Tingginya fluktuasi disebabkan aksi jual investor asing sepanjang hari Selasa yang mencapai Rp 846,53 miliar. Sayangnya langkah investor asing tersebut diikuti oleh investor domestik yang juga menarik dana mereka Rp 789,95 miliar.
Bursa Efek Indonesia mencatat, sepanjang hari investor mentransaksikan sebanyak 5,47 miliar lembar saham sebanyak 411,52 kali dengan nilai total mencapai Rp 5,46 triliun. Tercatat ada 164 saham yang naik, lalu 238 saham turun, dan 139 saham sisanya stagnan.
Analis Binaartha Sekuritas, Muhammad Nafan Aji, menilai jatuhnya IHSG disebabkan oleh jatuhnya bursa Asia, terutama di Korea Selatan. Indeks harga saham di negara tersebut merosot hampir 2 persen setelah negara tersebut menaikkan peringatan wabah virus korona baru (Covid-19).
”Penyebaran Covid-19 memang masih menjadi penyebab utama anjloknya IHSG serta bursa saham global. Bursa saham Amerika Serikat juga mengalami aksi jual pada perdagangan Senin lalu,” ujarnya.
Penyebaran Covid-19 memang masih menjadi penyebab utama anjloknya IHSG serta bursa saham global.
Indeks Dow Jones anjlok lebih dari 1.000 poin atau 3,56 persen, menjadi penurunan harian terbesar sejak Februari 2018. Dua indeks lainnya juga bernasib sama, S&P 500 anjlok 3,35 persen dan Nasdaq turun 3,71 persen.
Sementara dari dalam negeri, lanjut Nafan, perkembangan data makroekonomi domestik belum ada yang memberikan dampak signifikan terhadap pasar.
”Data yang ada saat ini dikatakannya masih berdampak minim terhadap pasar.
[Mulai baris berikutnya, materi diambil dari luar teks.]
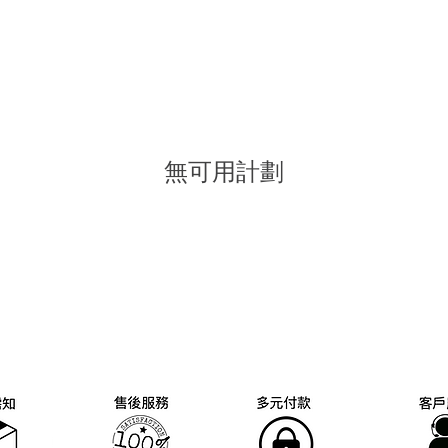
無可用計劃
Sentimen ini juga ditambah dengan dinamika politik di Malaysia yang turut memberikan tekanan pada indeks dalam skala regional,” ujar Nafan.
Ia menambahkan, kabar omnibus law Cipta Kerja dan Perpajakan yang memberikan sejumlah insentif untuk korporasi juga masih dalam tahap pembahasan di parlemen.
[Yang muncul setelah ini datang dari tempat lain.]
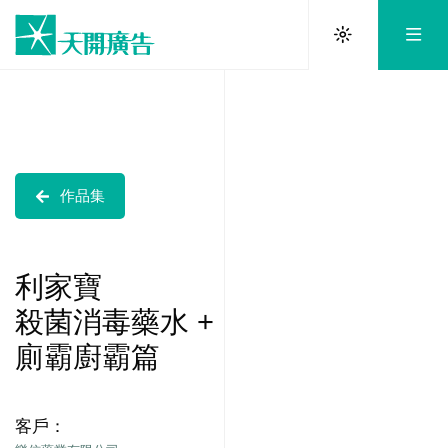
作品集
利家寶
殺菌消毒藥水 +
廁霸廚霸篇
客戶：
Apabila insentif ini cepat berlaku, ketentuan ini akan berdampak positif bagi kinerja IHSG. ”Agar efeknya cepat dirasakan pelaku pasar, sebaiknya insentif dari sisi fiskal lebih dimanfaatkan oleh pemerintah,” kata Nafan.
Analis FAC Sekuritas, Wisnu Prambudi Wibowo, berpendapat, selain disebabkan oleh kekhawatiran terhadap wabah Covid-19, pelemahan IHSG juga akibat sentimen dikeluarkannya Indonesia dari daftar negara berkembang oleh AS di Organisasi Perdagangan Dunia (WTO).
Selain disebabkan oleh kekhawatiran terhadap wabah Covid-19, pelemahan IHSG juga akibat sentimen dikeluarkannya Indonesia dari daftar negara berkembang oleh AS.
Penghapusan ini mengakibatkan Indonesia tidak dapat menikmati sejumlah fasilitas perdagangan yang sebelumnya bisa dimanfaatkan negara berkembang. Penyematan status negara maju bisa membuat Indonesia tak lagi mendapat bea masuk murah dari AS. Indonesia juga berpotensi tak akan lagi diberi keistimewaan AS dalam Sistem Tarif Preferensial Umum (GSP) AS.
”Penghapusan tersebut menimbulkan kekhawatiran berkurangnya aktivitas ekspor Indonesia ke negara lain. Apalagi, kegiatan ekspor juga masih menanggung beban akibat wabah virus korona,” kata Wisnu.
Dia melihat peluang IHSG untuk berbalik positif dalam beberapa hari ke depan masih terbuka selama pemerintah mengeluarkan stimulus untuk kembali menggairahkan pasar. Pemangkasan suku bunga acuan oleh Bank Indonesia tidak akan langsung diikuti oleh bank lainnya karena membutuhkan periode penyesuaian.